> Exercise requirements
For every line in the material, produce an exact copy.
• • • • • • •
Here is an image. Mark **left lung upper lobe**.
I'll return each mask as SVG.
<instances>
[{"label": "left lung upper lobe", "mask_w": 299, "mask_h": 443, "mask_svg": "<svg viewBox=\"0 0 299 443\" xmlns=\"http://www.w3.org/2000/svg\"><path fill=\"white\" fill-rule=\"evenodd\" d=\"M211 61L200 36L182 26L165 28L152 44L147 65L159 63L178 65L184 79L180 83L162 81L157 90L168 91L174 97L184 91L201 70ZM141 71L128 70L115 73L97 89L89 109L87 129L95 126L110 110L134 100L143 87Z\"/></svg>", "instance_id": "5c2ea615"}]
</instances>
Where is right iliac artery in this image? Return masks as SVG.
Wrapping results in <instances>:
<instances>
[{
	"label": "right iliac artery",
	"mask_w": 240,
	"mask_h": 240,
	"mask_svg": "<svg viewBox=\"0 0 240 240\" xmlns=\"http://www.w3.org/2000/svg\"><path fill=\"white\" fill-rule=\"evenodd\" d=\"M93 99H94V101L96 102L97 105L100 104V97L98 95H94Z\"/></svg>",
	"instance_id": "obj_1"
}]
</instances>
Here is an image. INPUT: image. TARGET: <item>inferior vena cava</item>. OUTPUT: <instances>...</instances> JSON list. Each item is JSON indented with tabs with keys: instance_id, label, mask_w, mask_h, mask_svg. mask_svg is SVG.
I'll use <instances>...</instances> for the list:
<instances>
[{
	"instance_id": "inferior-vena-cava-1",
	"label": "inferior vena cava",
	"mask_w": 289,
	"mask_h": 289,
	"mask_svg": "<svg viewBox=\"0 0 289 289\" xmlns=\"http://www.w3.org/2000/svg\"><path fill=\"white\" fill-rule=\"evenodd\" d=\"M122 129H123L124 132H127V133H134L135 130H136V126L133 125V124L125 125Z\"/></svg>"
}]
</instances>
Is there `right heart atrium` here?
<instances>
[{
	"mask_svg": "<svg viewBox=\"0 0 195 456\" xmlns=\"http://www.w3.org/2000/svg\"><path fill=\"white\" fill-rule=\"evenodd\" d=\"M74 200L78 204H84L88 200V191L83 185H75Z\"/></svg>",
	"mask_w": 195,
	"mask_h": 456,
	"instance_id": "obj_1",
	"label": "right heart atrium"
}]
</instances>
• • • • • • •
> Written answer
Here is an image. Mark **left lung upper lobe**.
I'll return each mask as SVG.
<instances>
[{"label": "left lung upper lobe", "mask_w": 299, "mask_h": 443, "mask_svg": "<svg viewBox=\"0 0 299 443\" xmlns=\"http://www.w3.org/2000/svg\"><path fill=\"white\" fill-rule=\"evenodd\" d=\"M211 61L200 36L182 26L165 28L152 44L147 65L159 63L178 65L184 79L180 83L162 81L157 90L168 91L174 97L184 91L201 70ZM141 71L128 70L115 73L97 89L89 109L87 129L95 126L110 110L134 100L143 87Z\"/></svg>", "instance_id": "5c2ea615"}]
</instances>
Where is right iliac artery in this image? Return masks as SVG.
Wrapping results in <instances>:
<instances>
[{
	"label": "right iliac artery",
	"mask_w": 240,
	"mask_h": 240,
	"mask_svg": "<svg viewBox=\"0 0 240 240\" xmlns=\"http://www.w3.org/2000/svg\"><path fill=\"white\" fill-rule=\"evenodd\" d=\"M93 99H94V101L96 102L97 105L100 104V97L98 95H94Z\"/></svg>",
	"instance_id": "obj_1"
}]
</instances>
Here is an image. INPUT: image. TARGET: <item>inferior vena cava</item>. OUTPUT: <instances>...</instances> JSON list. Each item is JSON indented with tabs with keys: instance_id, label, mask_w, mask_h, mask_svg. mask_svg is SVG.
I'll use <instances>...</instances> for the list:
<instances>
[{
	"instance_id": "inferior-vena-cava-1",
	"label": "inferior vena cava",
	"mask_w": 289,
	"mask_h": 289,
	"mask_svg": "<svg viewBox=\"0 0 289 289\" xmlns=\"http://www.w3.org/2000/svg\"><path fill=\"white\" fill-rule=\"evenodd\" d=\"M122 129H123L124 132H127V133H134L135 130H136V126L133 125V124L125 125Z\"/></svg>"
}]
</instances>
Is there `right heart atrium` here?
<instances>
[{
	"mask_svg": "<svg viewBox=\"0 0 195 456\" xmlns=\"http://www.w3.org/2000/svg\"><path fill=\"white\" fill-rule=\"evenodd\" d=\"M74 200L78 204H84L88 200V191L83 185H75Z\"/></svg>",
	"mask_w": 195,
	"mask_h": 456,
	"instance_id": "obj_1",
	"label": "right heart atrium"
}]
</instances>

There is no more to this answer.